En una reciente entrevista, el sociólogo Salvador Giner expone una idea que podría resultar espeluznante para buena parte de la denominada clase política: "La política se está convirtiendo, en cierto sentido, en una farsa, porque la sociedad se autogobierna, y los Gobiernos quieren aparentar que gobiernan algo que se gobierna por sí mismo". En su opinión, el mundo es hoy una red compleja de núcleos y grupos que negocian entre sí, y los Gobiernos deciden mucho menos de lo que parece y tienen mucho menos poder real del que dicen tener.Si, como dice Giner, el poder político es una ilusión, también deberían serlo la dialéctica y las diferencias reales entre los programas de quienes aspiran a ejercerlo, y los elementos alternativos residirían en las formas de presentación, en los elementos estéticos, emocionales y gestuales, a lo sumo en la tradición de clientelas (ya no sería clases) que se siguen sintiendo vinculadas a la inercia de su conciencia histórica: es el kitsch.
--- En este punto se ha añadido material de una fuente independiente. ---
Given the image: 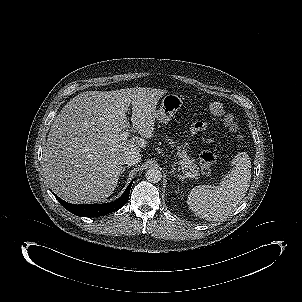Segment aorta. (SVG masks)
<instances>
[{"label":"aorta","instance_id":"762f6f07","mask_svg":"<svg viewBox=\"0 0 302 302\" xmlns=\"http://www.w3.org/2000/svg\"><path fill=\"white\" fill-rule=\"evenodd\" d=\"M145 176L147 181L151 183H158L162 179V173L157 167H150Z\"/></svg>","mask_w":302,"mask_h":302}]
</instances>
Ésa es la opinión de Milan Kundera, para el que los movimientos políticos no se basan en posiciones racionales, "sino en intuiciones, imágenes, palabras, arquetipos, que en conjunto forman tal o cual kitsch político". Para este escritor, el kitsch de la izquierda es la idea de la gran marcha (hacia adelante), y su modelo, "la festividad denominada Primero de Mayo".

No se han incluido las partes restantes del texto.